■ **What this task involves**: From the entries that follow, list every line in which the string "können" appears.
+ + + + +
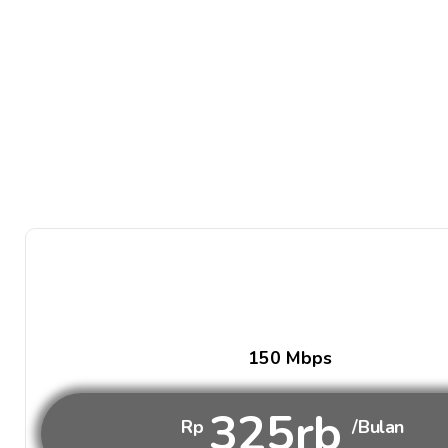
150 Mbps
325rb
Rp
/Bulan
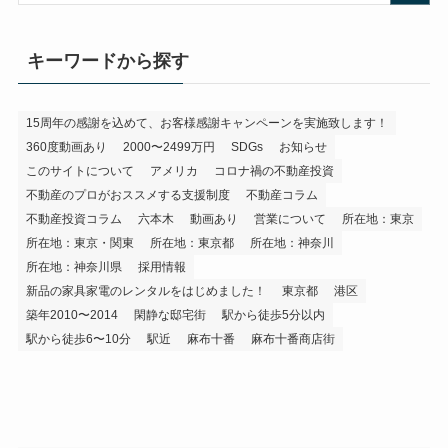
キーワードから探す
15周年の感謝を込めて、お客様感謝キャンペーンを実施致します！
360度動画あり
2000〜2499万円
SDGs
お知らせ
このサイトについて
アメリカ
コロナ禍の不動産投資
不動産のプロがおススメする支援制度
不動産コラム
不動産投資コラム
六本木
動画あり
営業について
所在地：東京
所在地：東京・関東
所在地：東京都
所在地：神奈川
所在地：神奈川県
採用情報
新品の家具家電のレンタルをはじめました！
東京都
港区
築年2010〜2014
閑静な邸宅街
駅から徒歩5分以内
駅から徒歩6〜10分
駅近
麻布十番
麻布十番商店街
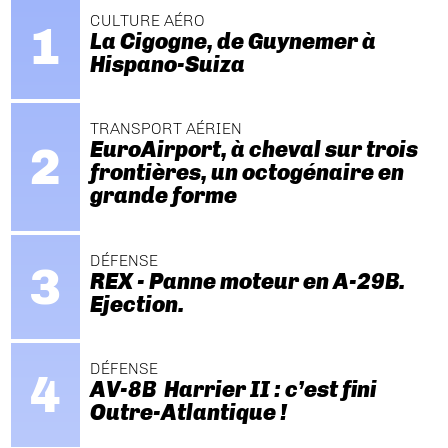
CULTURE AÉRO
La Cigogne, de Guynemer à
Hispano-Suiza
TRANSPORT AÉRIEN
EuroAirport, à cheval sur trois
frontières, un octogénaire en
grande forme
DÉFENSE
REX - Panne moteur en A-29B.
Ejection.
DÉFENSE
AV-8B Harrier II : c’est fini
Outre-Atlantique !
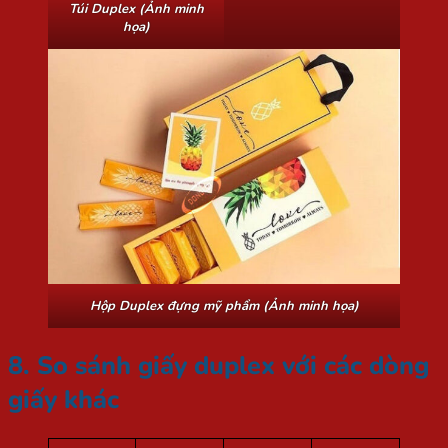
Túi Duplex (Ảnh minh
họa)
Hộp Duplex đựng mỹ phẩm (Ảnh minh họa)
8. So sánh giấy duplex với các dòng
giấy khác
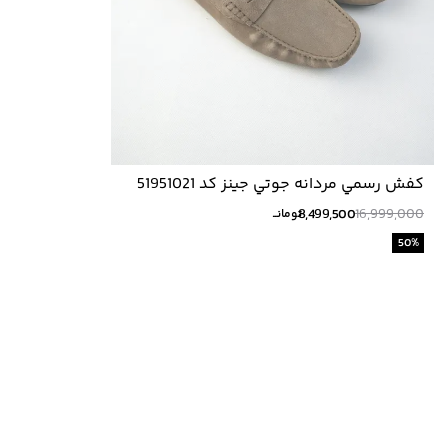
كفش رسمي مردانه جوتي جينز كد 51951021
8,499,500
16,999,000
تومانــ
50
%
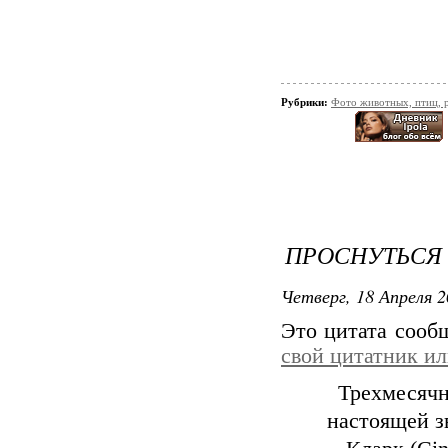
Рубрики:
Фото животных, птиц, 
ПРОСНУТЬСЯ 
Четверг, 18 Апреля 2
Это цитата соо
свой цитатник и
Трехмесячн
настоящей з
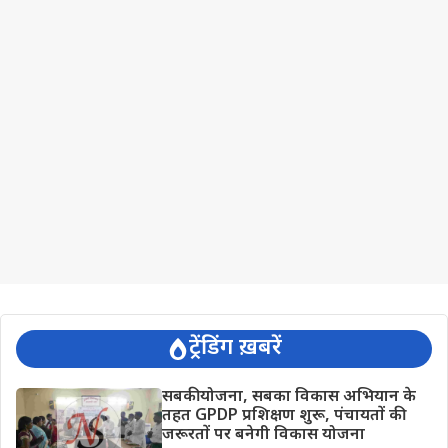
ट्रेंडिंग ख़बरें
सबकी योजना, सबका विकास अभियान के
तहत GPDP प्रशिक्षण शुरू, पंचायतों की
जरूरतों पर बनेगी विकास योजना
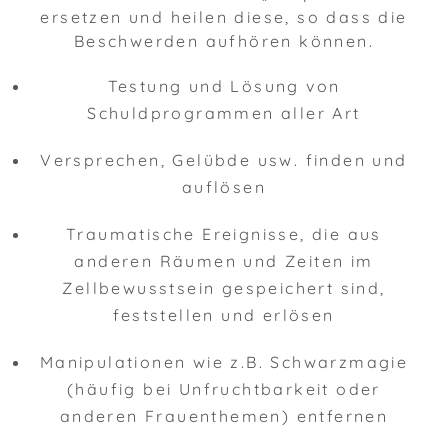
ersetzen und heilen diese, so dass die
Beschwerden aufhören können.
Testung und Lösung von
Schuldprogrammen aller Art
Versprechen, Gelübde usw. finden und
auflösen
Traumatische Ereignisse, die aus
anderen Räumen und Zeiten im
Zellbewusstsein gespeichert sind,
feststellen und erlösen
Manipulationen wie z.B. Schwarzmagie
(häufig bei Unfruchtbarkeit oder
anderen Frauenthemen) entfernen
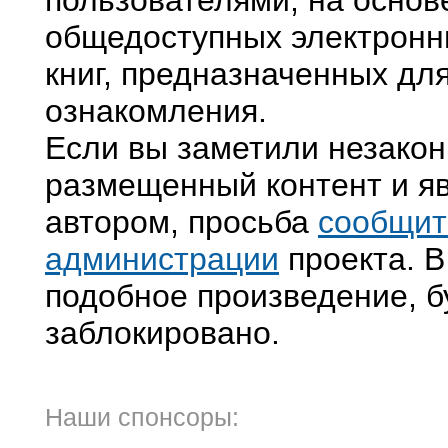
пользователями, на основ
общедоступных электронн
книг, предназначенных дл
ознакомления.
Если вы заметили незако
размещенный контент и яв
автором, просьба
сообщит
администрации
проекта. В
подобное произведение, б
заблокировано.
Наши спонсоры:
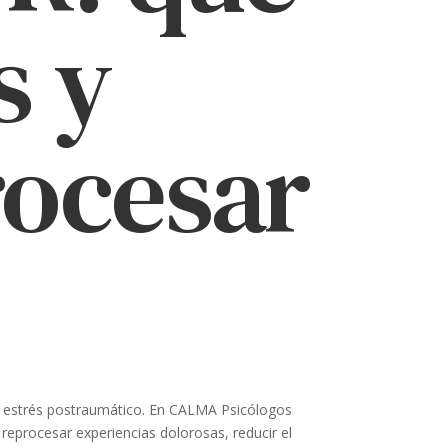
s y
rocesar
el estrés postraumático. En CALMA Psicólogos
eprocesar experiencias dolorosas, reducir el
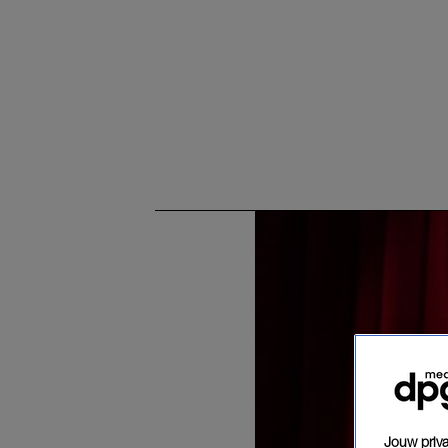
Jouw priva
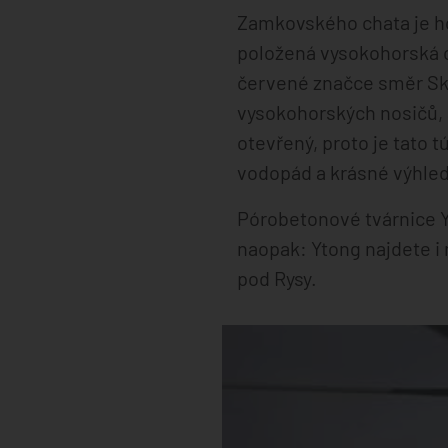
Zamkovského chata je ho
položená vysokohorská c
červené značce směr Ska
vysokohorských nosičů, a
otevřený, proto je tato 
vodopád a krásné výhledy
Pórobetonové tvárnice 
naopak: Ytong najdete i
pod Rysy.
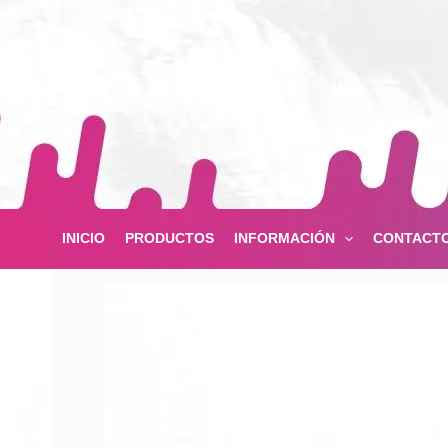
Ir
al
contenido
INICIO
PRODUCTOS
INFORMACIÓN
CONTACT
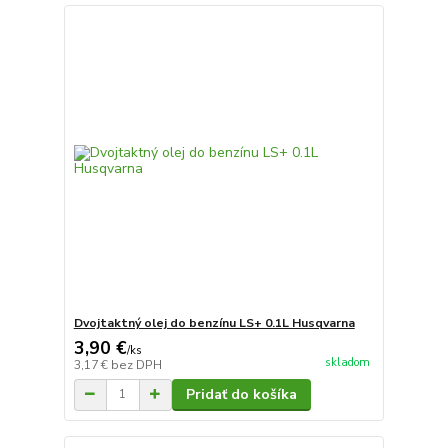
Dvojtaktný olej do benzínu LS+ 0.1L Husqvarna
3,90 €
/
ks
skladom
3,17 €
bez DPH
Pridať do košíka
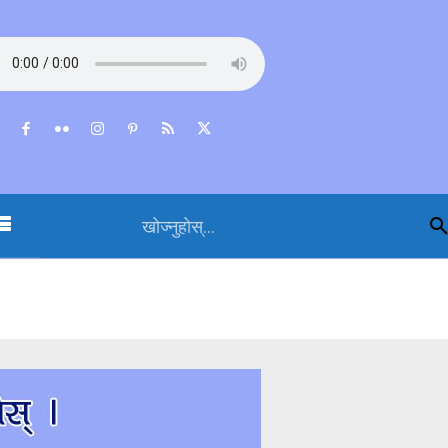
खोज्नुहोस्...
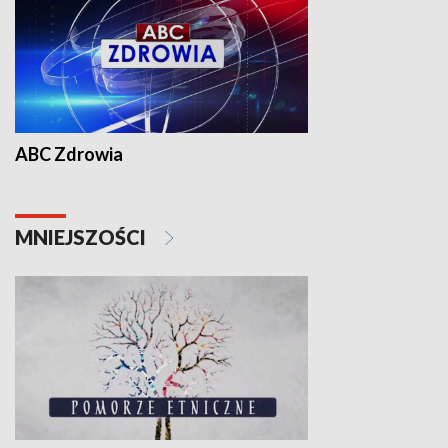
ABC Zdrowia
MNIEJSZOŚCI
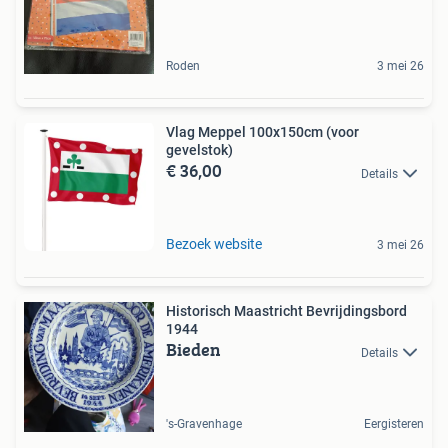
Roden
3 mei 26
Vlag Meppel 100x150cm (voor
gevelstok)
€ 36,00
Details
Bezoek website
3 mei 26
Historisch Maastricht Bevrijdingsbord
1944
Bieden
Details
's-Gravenhage
Eergisteren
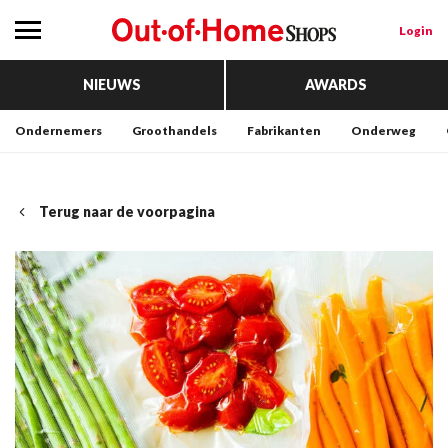
Login
NIEUWS
AWARDS
Ondernemers
Groothandels
Fabrikanten
Onderweg
Terug naar de voorpagina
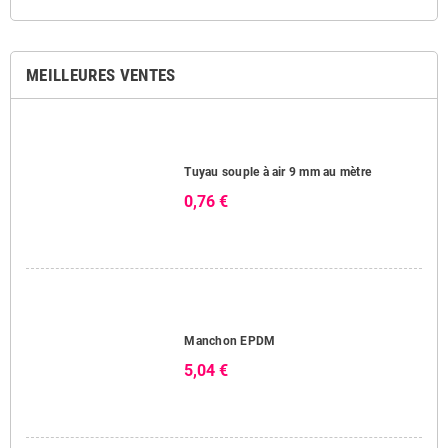
MEILLEURES VENTES
Tuyau souple à air 9 mm au mètre
0,76 €
Manchon EPDM
5,04 €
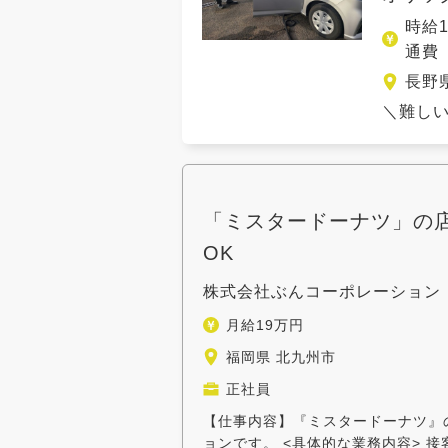
時給1
通費 
長野
＼難しい
「ミスタードーナツ」の店
OK
株式会社ぶんコーポレーション
月給19万円
福岡県 北九州市
正社員
【仕事内容】『ミスタードーナツ』
ョンです。 <具体的な業務内容> 接客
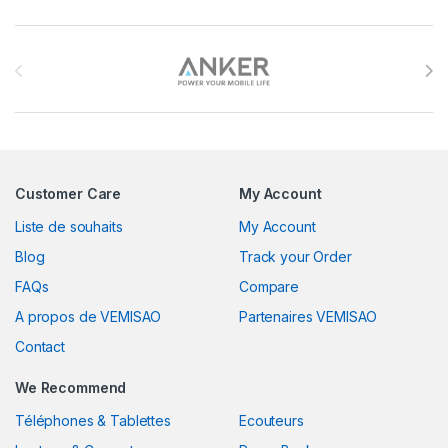
Brands Carousel
Customer Care
My Account
Liste de souhaits
My Account
Blog
Track your Order
FAQs
Compare
A propos de VEMISAO
Partenaires VEMISAO
Contact
We Recommend
Téléphones & Tablettes
Ecouteurs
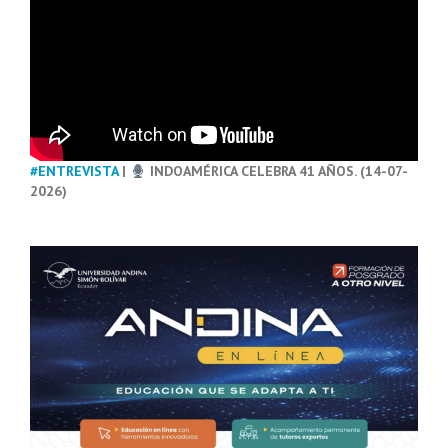
#ENTREVISTA
|
INDOAMÉRICA CELEBRA 41 AÑOS. (14-07-
2026)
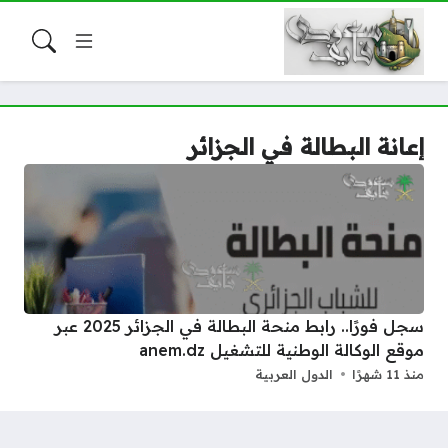
إعانة البطالة في الجزائر
سجل فورًا.. رابط منحة البطالة في الجزائر 2025 عبر
موقع الوكالة الوطنية للتشغيل anem.dz
منذ 11 شهرًا
الدول العربية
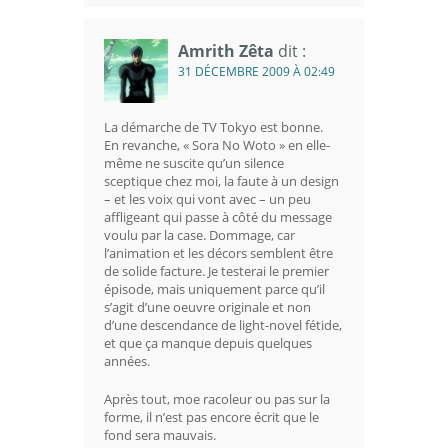
Amrith Zêta
dit :
31 DÉCEMBRE 2009 À 02:49
La démarche de TV Tokyo est bonne.
En revanche, « Sora No Woto » en elle-
même ne suscite qu’un silence
sceptique chez moi, la faute à un design
– et les voix qui vont avec – un peu
affligeant qui passe à côté du message
voulu par la case. Dommage, car
l’animation et les décors semblent être
de solide facture. Je testerai le premier
épisode, mais uniquement parce qu’il
s’agit d’une oeuvre originale et non
d’une descendance de light-novel fétide,
et que ça manque depuis quelques
années.
Après tout, moe racoleur ou pas sur la
forme, il n’est pas encore écrit que le
fond sera mauvais.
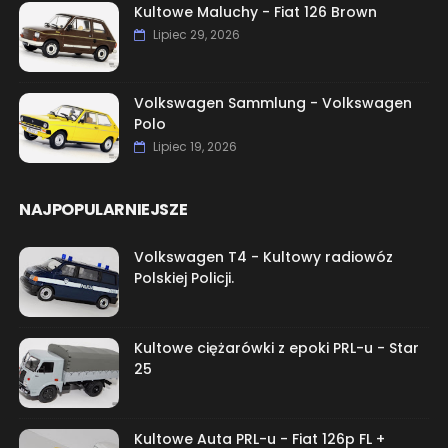
Kultowe Maluchy - Fiat 126 Brown
Lipiec 29, 2026
Volkswagen Sammlung - Volkswagen
Polo
Lipiec 19, 2026
NAJPOPULARNIEJSZE
Volkswagen T4 - Kultowy radiowóz
Polskiej Policji.
Kultowe ciężarówki z epoki PRL-u - Star
25
Kultowe Auta PRL-u - Fiat 126p FL +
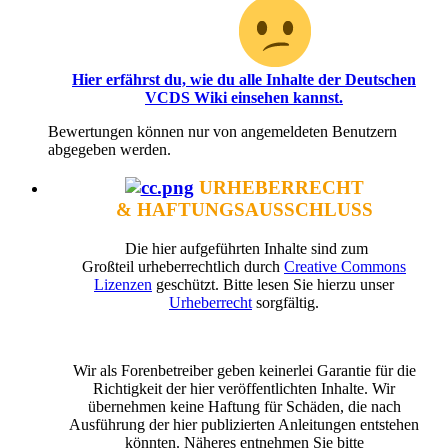
Bereich!
Hier erfährst du, wie du alle Inhalte der Deutschen
VCDS Wiki einsehen kannst.
Bewertungen können nur von angemeldeten Benutzern
abgegeben werden.
URHEBERRECHT
& HAFTUNGSAUSSCHLUSS
Die hier aufgeführten Inhalte sind zum
Großteil urheberrechtlich durch
Creative Commons
Lizenzen
geschützt. Bitte lesen Sie hierzu unser
Urheberrecht
sorgfältig.
Wir als Forenbetreiber geben keinerlei Garantie für die
Richtigkeit der hier veröffentlichten Inhalte. Wir
übernehmen keine Haftung für Schäden, die nach
Ausführung der hier publizierten Anleitungen entstehen
könnten. Näheres entnehmen Sie bitte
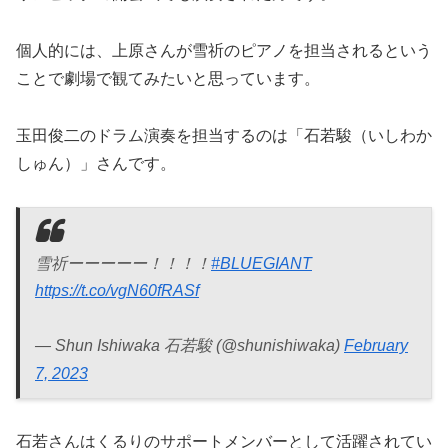
個人的には、上原さんが雪祈のピアノを担当されるという
ことで劇場で観てみたいと思っています。
玉田俊二のドラム演奏を担当するのは「石若駿（いしわか
しゅん）」さんです。
雪祈ーーーーー！！！！
#BLUEGIANT
https://t.co/vgN60fRASf
— Shun Ishiwaka 石若駿 (@shunishiwaka)
February
7, 2023
石若さんはくるりのサポートメンバーとして活躍されてい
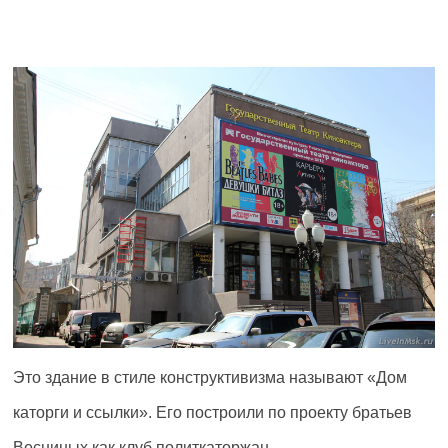
Это здание в стиле конструктивизма называют «Дом
каторги и ссылки». Его построили по проекту братьев
Весниных как клуб политкаторжан.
+ + + + +
■ **Written answer**:
Beschwerden aufhören können.
Bewertungen können nur von angemeldeten Benutzern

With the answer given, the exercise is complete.